TRY IT: The lines to repeat are those below from the one containing "Lien avec InCopy" down to the one containing "Adobe InDesign 2026 est", both included; reproduce them exactly and nothing else.

+++++

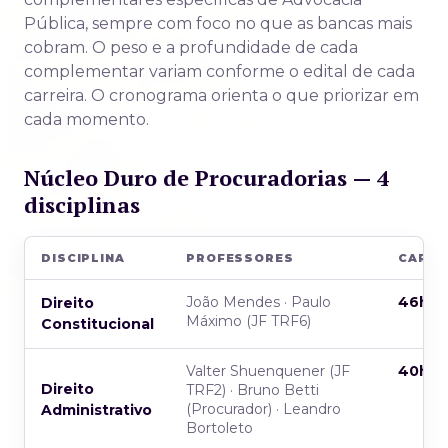
Pública, sempre com foco no que as bancas mais
cobram. O peso e a profundidade de cada
complementar variam conforme o edital de cada
carreira. O cronograma orienta o que priorizar em
cada momento.
Núcleo Duro de Procuradorias — 4
disciplinas
DISCIPLINA
PROFESSORES
CARG
João Mendes · Paulo
46h
Direito
Máximo (JF TRF6)
Constitucional
Valter Shuenquener (JF
40h
Direito
TRF2) · Bruno Betti
(Procurador) · Leandro
Administrativo
Bortoleto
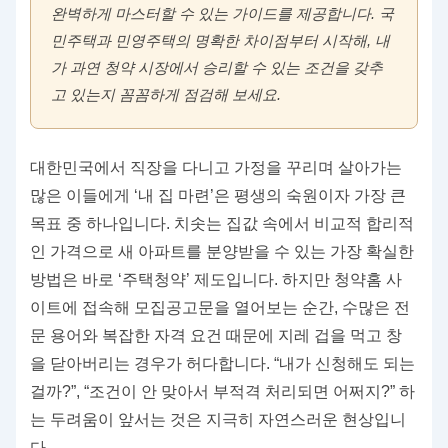
완벽하게 마스터할 수 있는 가이드를 제공합니다. 국
민주택과 민영주택의 명확한 차이점부터 시작해, 내
가 과연 청약 시장에서 승리할 수 있는 조건을 갖추
고 있는지 꼼꼼하게 점검해 보세요.
대한민국에서 직장을 다니고 가정을 꾸리며 살아가는
많은 이들에게 ‘내 집 마련’은 평생의 숙원이자 가장 큰
목표 중 하나입니다. 치솟는 집값 속에서 비교적 합리적
인 가격으로 새 아파트를 분양받을 수 있는 가장 확실한
방법은 바로 ‘주택청약’ 제도입니다. 하지만 청약홈 사
이트에 접속해 모집공고문을 열어보는 순간, 수많은 전
문 용어와 복잡한 자격 요건 때문에 지레 겁을 먹고 창
을 닫아버리는 경우가 허다합니다. “내가 신청해도 되는
걸까?”, “조건이 안 맞아서 부적격 처리되면 어쩌지?” 하
는 두려움이 앞서는 것은 지극히 자연스러운 현상입니
다.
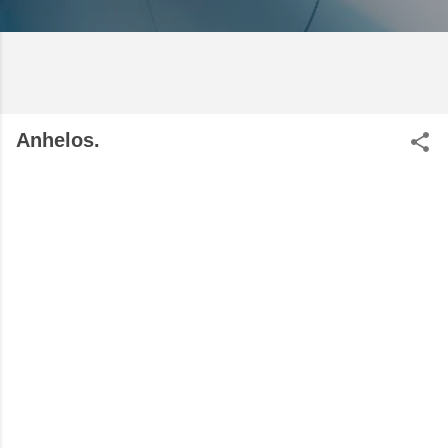
Anhelos.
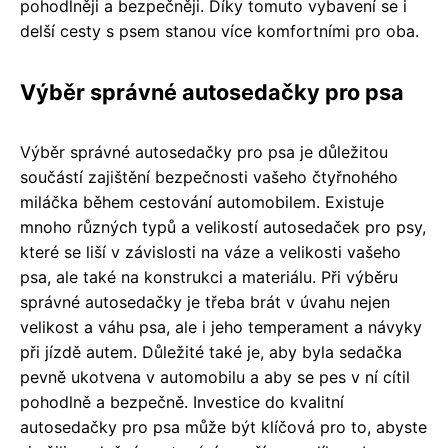
pohodlněji a bezpečněji. Díky tomuto vybavení se i
delší cesty s psem stanou více komfortními pro oba.
Výběr správné autosedačky pro psa
Výběr správné autosedačky pro psa je důležitou
součástí zajištění bezpečnosti vašeho čtyřnohého
miláčka během cestování automobilem. Existuje
mnoho různých typů a velikostí autosedaček pro psy,
které se liší v závislosti na váze a velikosti vašeho
psa, ale také na konstrukci a materiálu. Při výběru
správné autosedačky je třeba brát v úvahu nejen
velikost a váhu psa, ale i jeho temperament a návyky
při jízdě autem. Důležité také je, aby byla sedačka
pevně ukotvena v automobilu a aby se pes v ní cítil
pohodlně a bezpečně. Investice do kvalitní
autosedačky pro psa může být klíčová pro to, abyste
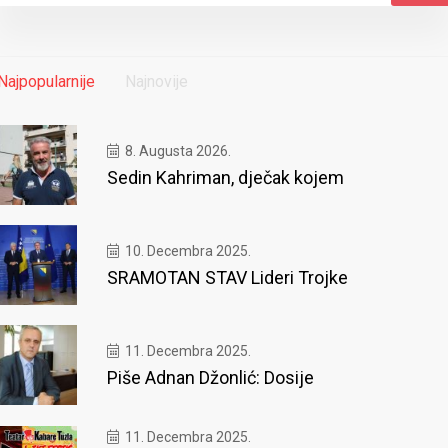
Najpopularnije
Najnovije
8. Augusta 2026.
Sedin Kahriman, dječak kojem
10. Decembra 2025.
SRAMOTAN STAV Lideri Trojke
11. Decembra 2025.
Piše Adnan Džonlić: Dosije
11. Decembra 2025.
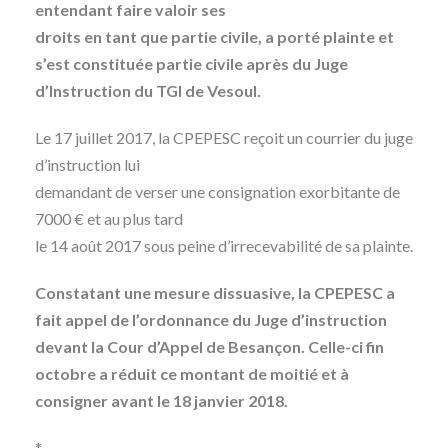
entendant faire valoir ses
droits en tant que partie civile, a porté plainte et
s’est constituée partie civile après du Juge
d’Instruction du TGI de Vesoul.
Le 17 juillet 2017, la CPEPESC reçoit un courrier du juge
d’instruction lui
demandant de verser une consignation exorbitante de
7000 € et au plus tard
le 14 août 2017 sous peine d’irrecevabilité de sa plainte.
Constatant une mesure dissuasive, la CPEPESC a
fait appel de l’ordonnance du Juge d’instruction
devant la Cour d’Appel de Besançon. Celle-ci fin
octobre a réduit ce montant de moitié et à
consigner avant le 18 janvier 2018.
*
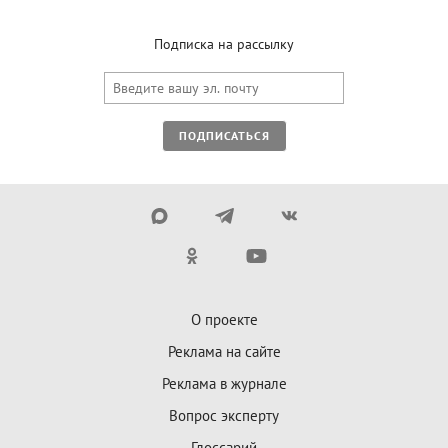
Подписка на рассылку
ПОДПИСАТЬСЯ
О проекте
Реклама на сайте
Реклама в журнале
Вопрос эксперту
Глоссарий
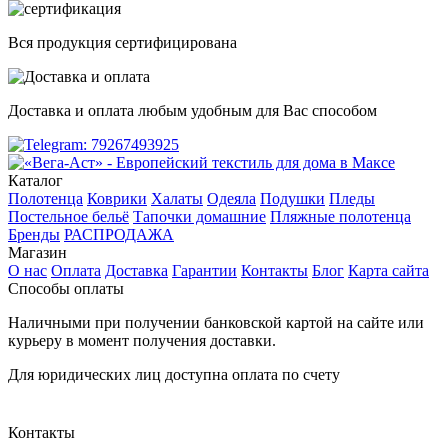
Вся продукция сертифицирована
Доставка и оплата любым удобным для Вас способом
Каталог
Полотенца
Коврики
Халаты
Одеяла
Подушки
Пледы
Постельное бельё
Тапочки домашние
Пляжные полотенца
Бренды
РАСПРОДАЖА
Магазин
О нас
Оплата
Доставка
Гарантии
Контакты
Блог
Карта сайта
Способы оплаты
Наличными при получении банковской картой на сайте или
курьеру в момент получения доставки.
Для юридических лиц доступна оплата по счету
Контакты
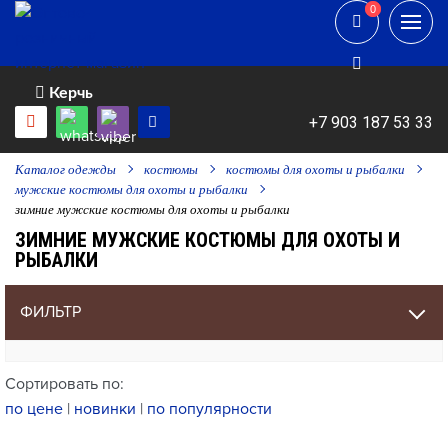
0
0
Керчь
+7 903 187 53 33
Каталог одежды
костюмы
костюмы для охоты и рыбалки
мужские костюмы для охоты и рыбалки
зимние мужские костюмы для охоты и рыбалки
ЗИМНИЕ МУЖСКИЕ КОСТЮМЫ ДЛЯ ОХОТЫ И
РЫБАЛКИ
ФИЛЬТР
Сортировать по:
по цене
|
новинки
|
по популярности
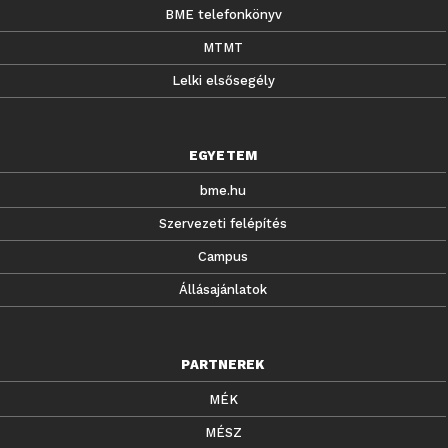
BME telefonkönyv
MTMT
Lelki elsősegély
EGYETEM
bme.hu
Szervezeti felépítés
Campus
Állásajánlatok
PARTNEREK
MÉK
MÉSZ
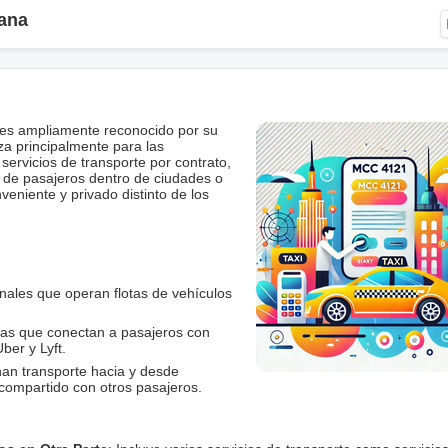
ana
es ampliamente reconocido por su
iza principalmente para las
ervicios de transporte por contrato,
aje de pasajeros dentro de ciudades o
eniente y privado distinto de los
onales que operan flotas de vehículos
as que conectan a pasajeros con
ber y Lyft.
an transporte hacia y desde
compartido con otros pasajeros.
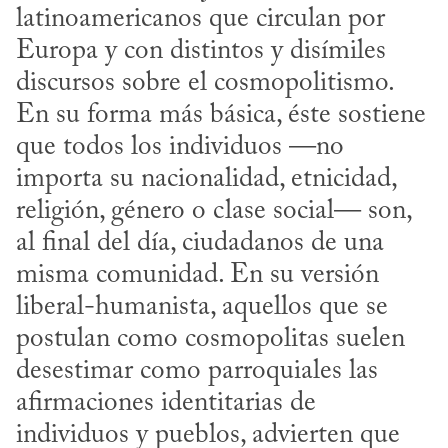
latinoamericanos que circulan por 
Europa y con distintos y disímiles 
discursos sobre el cosmopolitismo. 
En su forma más básica, éste sostiene 
que todos los individuos —no 
importa su nacionalidad, etnicidad, 
religión, género o clase social— son, 
al final del día, ciudadanos de una 
misma comunidad. En su versión 
liberal-humanista, aquellos que se 
postulan como cosmopolitas suelen 
desestimar como parroquiales las 
afirmaciones identitarias de 
individuos y pueblos, advierten que 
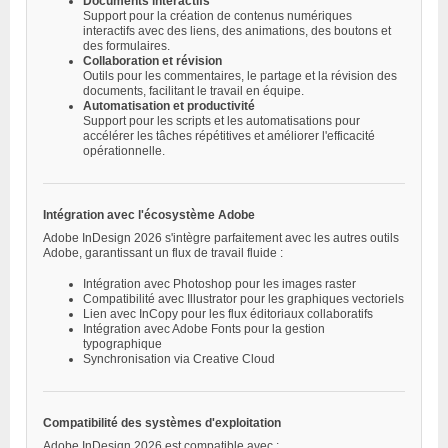
Documents interactifs
Support pour la création de contenus numériques
interactifs avec des liens, des animations, des boutons et
des formulaires.
Collaboration et révision
Outils pour les commentaires, le partage et la révision des
documents, facilitant le travail en équipe.
Automatisation et productivité
Support pour les scripts et les automatisations pour
accélérer les tâches répétitives et améliorer l'efficacité
opérationnelle.
Intégration avec l'écosystème Adobe
Adobe InDesign 2026 s'intègre parfaitement avec les autres outils
Adobe, garantissant un flux de travail fluide :
Intégration avec Photoshop pour les images raster
Compatibilité avec Illustrator pour les graphiques vectoriels
Lien avec InCopy pour les flux éditoriaux collaboratifs
Intégration avec Adobe Fonts pour la gestion
typographique
Synchronisation via Creative Cloud
Compatibilité des systèmes d'exploitation
Adobe InDesign 2026 est compatible avec :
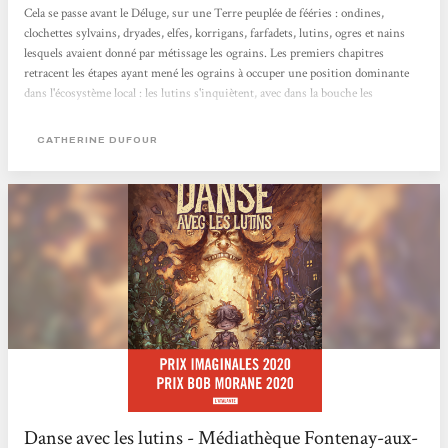
Cela se passe avant le Déluge, sur une Terre peuplée de fééries : ondines,
clochettes sylvains, dryades, elfes, korrigans, farfadets, lutins, ogres et nains
lesquels avaient donné par métissage les ograins. Les premiers chapitres
retracent les étapes ayant mené les ograins à occuper une position dominante
dans l'écosystème local : les lutins s'inquiètent, avec dans la bouche les
aphorismes des sioux Lakota (la terre appartient à nos enfants), de la trop rapide
disparition des champignons, même des non comestibles dans lesquels ils ont
CATHERINE DUFOUR
choisi de s'installer par sécurité. La liste des...
Danse avec les lutins - Médiathèque Fontenay-aux-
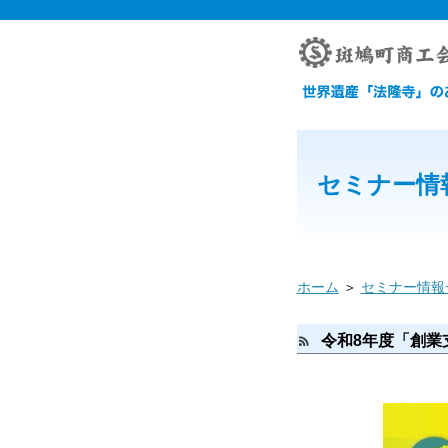
セミナー情
ホーム
＞
セミナー情報
令和8年度「創業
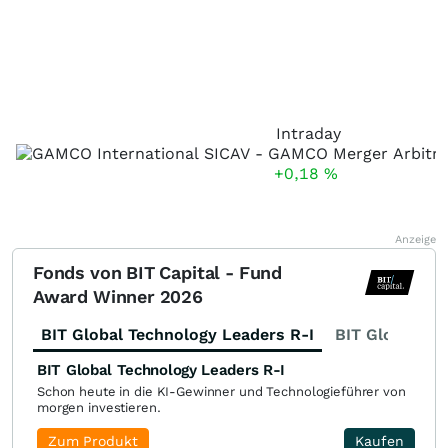
Intraday
+0,18
%
Anzeige
Fonds von BIT Capital - Fund
Award Winner 2026
BIT Global Technology Leaders R-I
BIT Global Fi
BIT Global Technology Leaders R-I
Schon heute in die KI-Gewinner und Technologieführer von
morgen investieren.
Zum Produkt
Kaufen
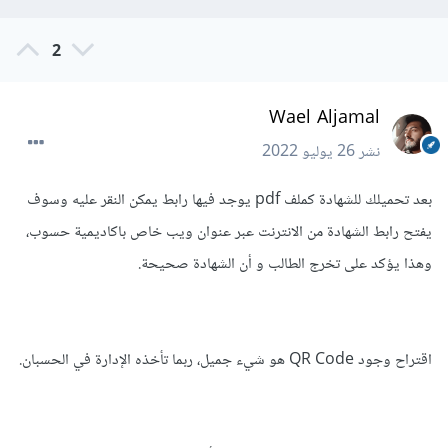
2
Wael Aljamal
نشر
26 يوليو 2022
بعد تحميلك للشهادة كملف pdf يوجد فيها رابط يمكن النقر عليه وسوف
يفتح رابط الشهادة من الانترنت عبر عنوان ويب خاص باكاديمية حسوب،
وهذا يؤكد على تخرج الطالب و أن الشهادة صحيحة.
اقتراح وجود QR Code هو شيء جميل، ربما تأخذه الإدارة في الحسبان.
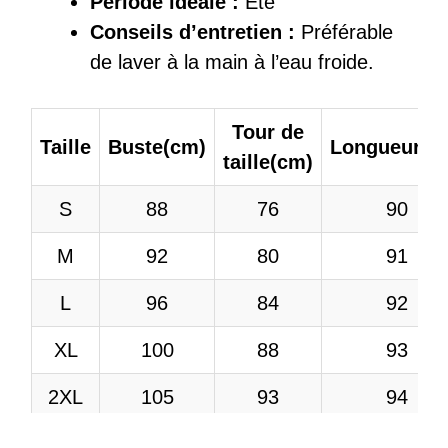
Période idéale :
Été
Conseils d’entretien :
Préférable
de laver à la main à l’eau froide.
Tour de
Taille
Buste(cm)
Longueur(c
taille(cm)
S
88
76
90
M
92
80
91
L
96
84
92
XL
100
88
93
2XL
105
93
94
3XL
110
98
95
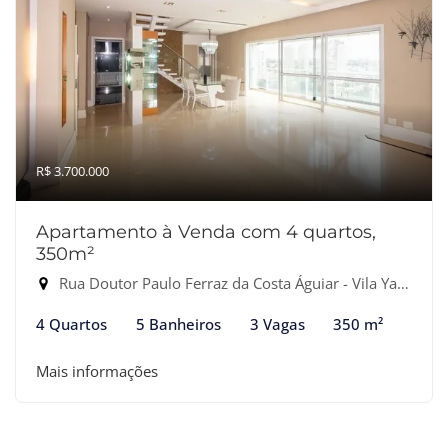
R$ 3.700.000
Apartamento à Venda com 4 quartos,
350m²
Rua Doutor Paulo Ferraz da Costa Águiar - Vila Yara, Osasco-SP
4 Quartos
5 Banheiros
3 Vagas
350 m²
Mais informações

+++++

EXERCISE SOLUTION:
Lien avec InCopy pour les flux éditoriaux collaboratifs
Intégration avec Adobe Fonts pour la gestion
typographique
Synchronisation via Creative Cloud
Compatibilité des systèmes d'exploitation
Adobe InDesign 2026 est compatible avec :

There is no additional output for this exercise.